Every so often, an archaeological find helps clarify why it is critical that we ask questions about the differences among people of the same biological sex, and reminds us that an archaeology of sex and gender has to be as much concerned about men as women.
The spectacular cemetery in York, England, that has been identified as likely containing the bodies of gladiators, is one such find.
Britain’s Independent noted that
Almost all the skeletons are of males who were extremely robust and mostly above average height – all facts consistent with a gladiatorial interpretation – and most also show evidence of considerable muscle stress…
and adds that an
unusually high number of men with their right arms markedly longer than their left – a feature mentioned in ancient Roman literature in connection with gladiators.
Obviously, we cannot take these bodies as typical of all men in Roman York. They do tell us about the lives of men, but one kind of masculine life.
Archaeologist Roberta Gilchrist made similar points in her book Gender and Archaeology: Contesting the Past (London: Routledge, 1999), where she writes that “archaeological studies have frequently portrayed masculinity as an essential quality”. In particular, she reconsiders work by Paul Treherne on ‘a specific form of masculine beauty unique to the warrior’ in Iron Age Europe:
However, the bodily experience of these would-be warriors is left unresolved; for instance, the changes in gendered status that might accompany the onset of facial hair at puberty, and the fading and thinning of hair at later years? To what extent was the warrior status linked with a particular age or ethnicity, and was it exclusive to biological males?
Gilchrist contrasts this with an analysis of fifth to eighth century Anglo-Saxon cemeteries by Heinrich Härke, who found
a clear correlation between physical stature and the presence of weapons….during periods when there was an absence or decline in actual military activity…These graves represent individuals of ‘warrior status’…characterised by men of the highest stature and strongest physique.
In other words: not all men were the same. We should think in terms of multiple forms of masculinity, not a single status as “male”.
Those buried at York– assuming the interpretation holds– give us a window into a specific “gladiator masculinity”. The existence of this kind of masculine experience would have shaped experiences of femininity– including gladiator femininity, banned in the third century AD perhaps because “women were taking up this occupation in alarming numbers“– as well as other experiences of masculinity.
The traces of these varied life experiences were written in the bones, flesh, feelings and consciousness of people in ways that cannot be constrained by a contemporary reduction to a simple dichotomy between men and women. In archaeology, the body continues to speak if we have the ability to listen to it.

Ann
June 8, 2010
Some thoughts on gladiators and Roman Ladies in Britian. Most articles (sadly) fail to mention – probably because this was all inspired by Channel 4 press releases, for the upcoming series, which, I assume, was inspired by the Spartacus Blood and Sand series for airing moment) that:
1. there is a grave of a ‘female gladiator’ in London, Southwark, and in the BM there is an image of two female gladiators. Southwark is out of ‘Roman London’, so Helen speculates she paid with her ‘respectability’. (Although, if I understood the lecture at the AD410 conference well, roman london / southwark / Lundenwic wasn’t that clear a division after all)

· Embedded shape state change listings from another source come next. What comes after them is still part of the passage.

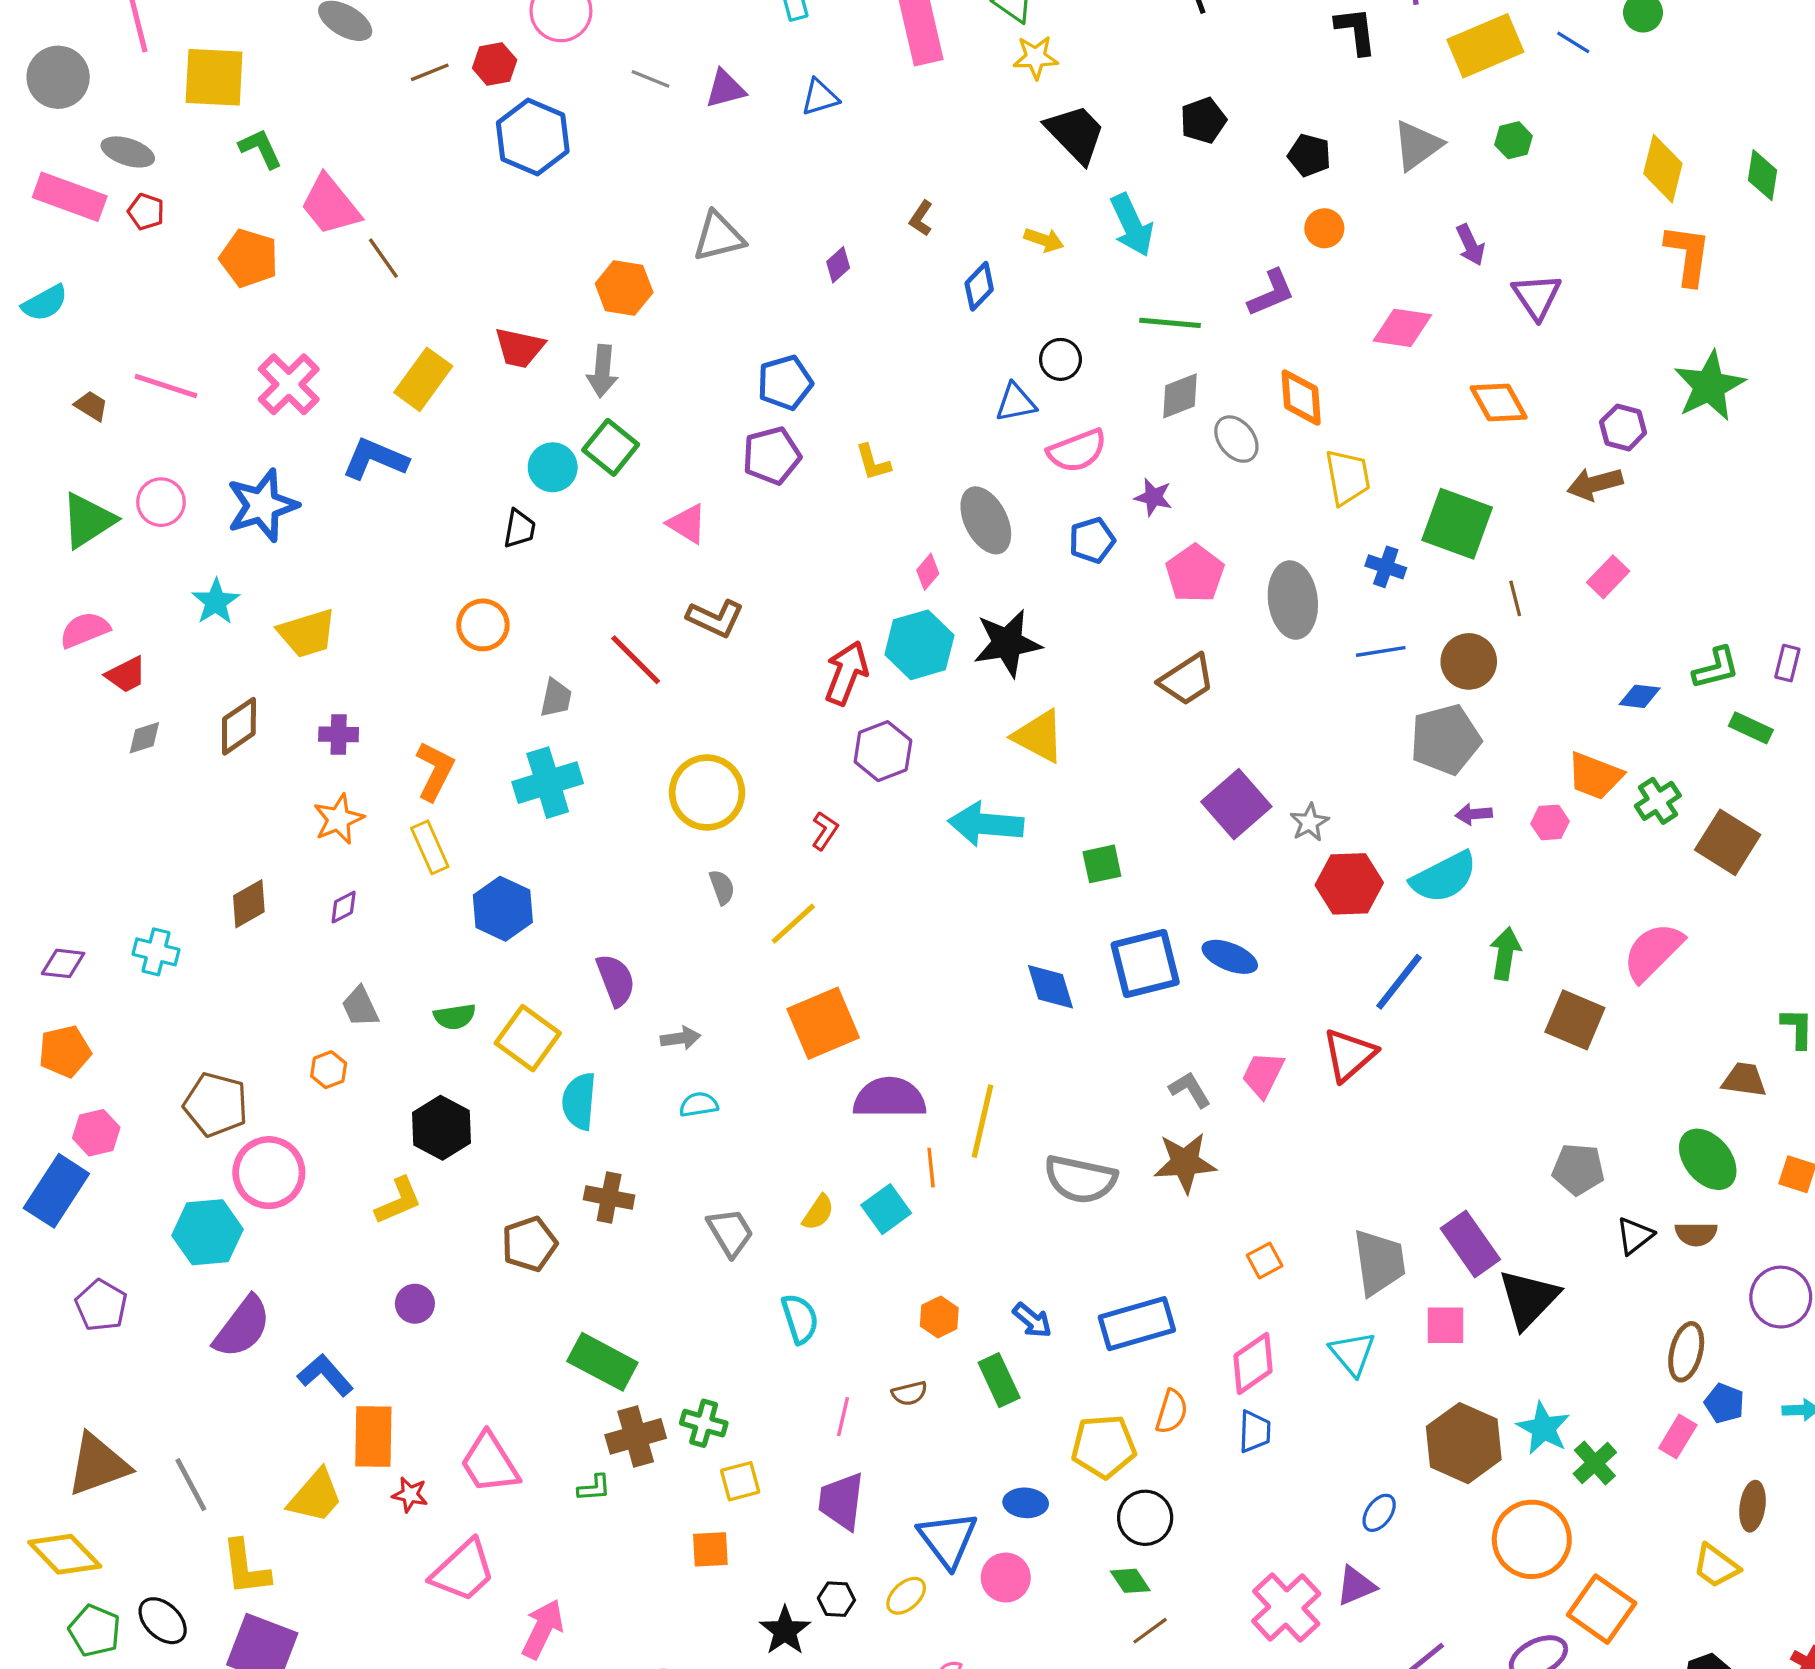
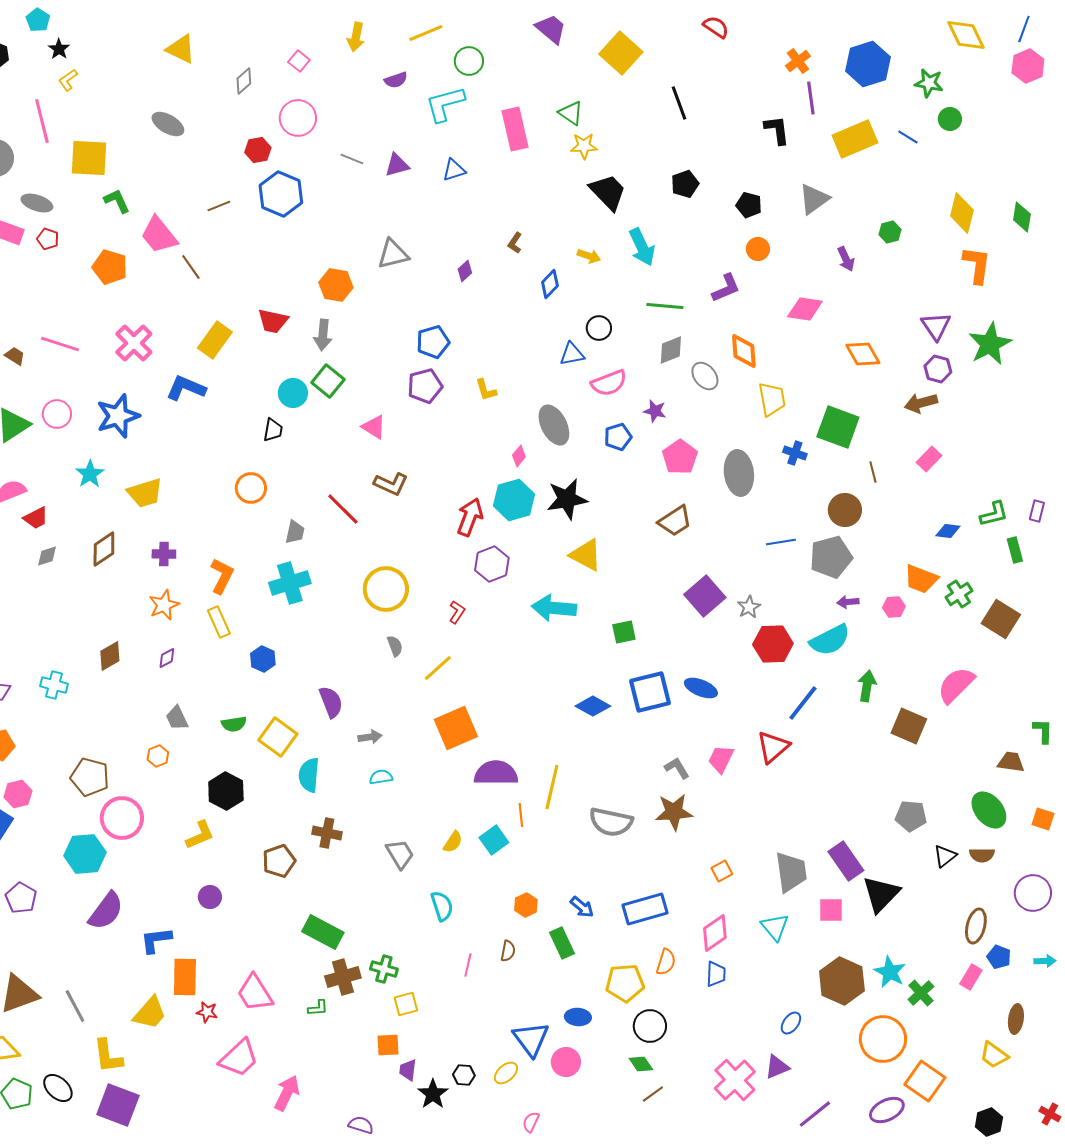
brown line: (430, 72) -> (219, 206), moved
green hexagon: (1514, 140) -> (890, 232), moved
purple triangle: (1537, 296) -> (936, 326), moved
blue line: (1381, 651) -> (781, 542), moved
green rectangle: (1751, 728) -> (1015, 550), turned 50
blue hexagon: (503, 909) -> (263, 659), size x0.7
blue diamond: (1051, 987) -> (593, 706), turned -44
blue L-shape: (325, 1375) -> (156, 940), turned -56
brown semicircle: (909, 1393) -> (508, 951), turned -65
purple trapezoid: (841, 1501) -> (408, 1070), moved, size x0.6

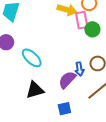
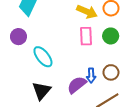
pink rectangle: (82, 20) -> (86, 36), moved
black triangle: (35, 90) -> (42, 91), turned -42

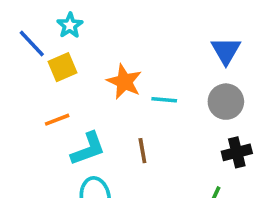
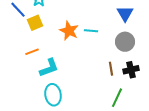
cyan line: (164, 100) -> (91, 31), moved
brown line: (142, 151) -> (111, 69), moved

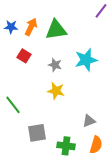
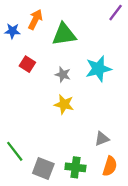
orange arrow: (31, 27) -> (35, 19), moved
green line: (13, 105) -> (15, 151), moved
gray square: (37, 133) -> (43, 168), moved, turned 30

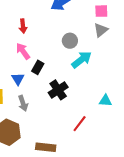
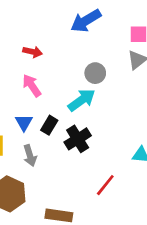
red arrow: (23, 26) -> (33, 52), turned -72
cyan arrow: (81, 60) -> (82, 100), moved
black rectangle: (38, 67) -> (49, 125), moved

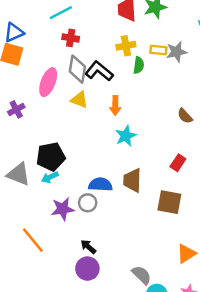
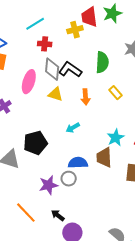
yellow cross: (126, 46) -> (75, 30), moved
yellow rectangle: (158, 50) -> (116, 93), moved, turned 48
green semicircle: (139, 65) -> (102, 62), size x1.5
cyan star: (126, 136) -> (116, 138), moved
cyan arrow: (50, 177) -> (73, 128), moved
black arrow: (88, 247) -> (58, 215), moved

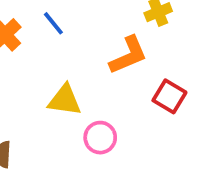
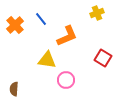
orange L-shape: (128, 55) -> (67, 36), moved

2. as far as I know, one of the most amazing (Roman) finds at York is the ‘Eagle Bangle Lady’, a – omg – female of North African origin that got a high class burial (she she was most likely not a slave) and with her some of the first christian references
But well, the series will focus on male gladiators, so the press releases and reports do as well?
There were also ‘mixed’ burials (Roman and Anglo-Saxon, or ‘post-Roman’) found at the St Martins in the Field cemetery, in a period of ‘great turmoil’ in British London. (Again, AD 410, ‘end of Roman Britain) I wonder if what you mention – a more frequent occurrence of weapons, regardless – goes for this one as well..
Rosemary Joyce
June 8, 2010
Also interesting is that all the reports on the York cemetery say “most of” the burials are male. So: what are the other ones? are they also unusual in treatment?
If you approach an ancient site with a two-sex model in mind, then you will see it through that two-sex lens. What we need somehow to get to is a point where we will look first with unblinkered vision, seeing the discriminations that exist in the population we look at, before we give those differences names and explanations.
That would allow us to look at a cemetery like that of Martins in the Field, and examine what the patterns of weapons, robusticity, biological sex, and age are. I am not a specialist in that period, so I do not know that literature. But there are exciting analyses being done by the new generation of social bioarchaeologists who don’t take the two sex paradigm for granted.